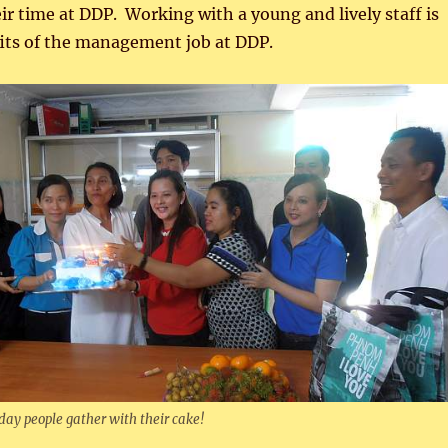
eir time at DDP. Working with a young and lively staff is
fits of the management job at DDP.
ay people gather with their cake!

= Required action =
Please output all of the data exactly as given, omitting any images it holds.

= The answer =
eir time at DDP. Working with a young and lively staff is
fits of the management job at DDP.
ay people gather with their cake!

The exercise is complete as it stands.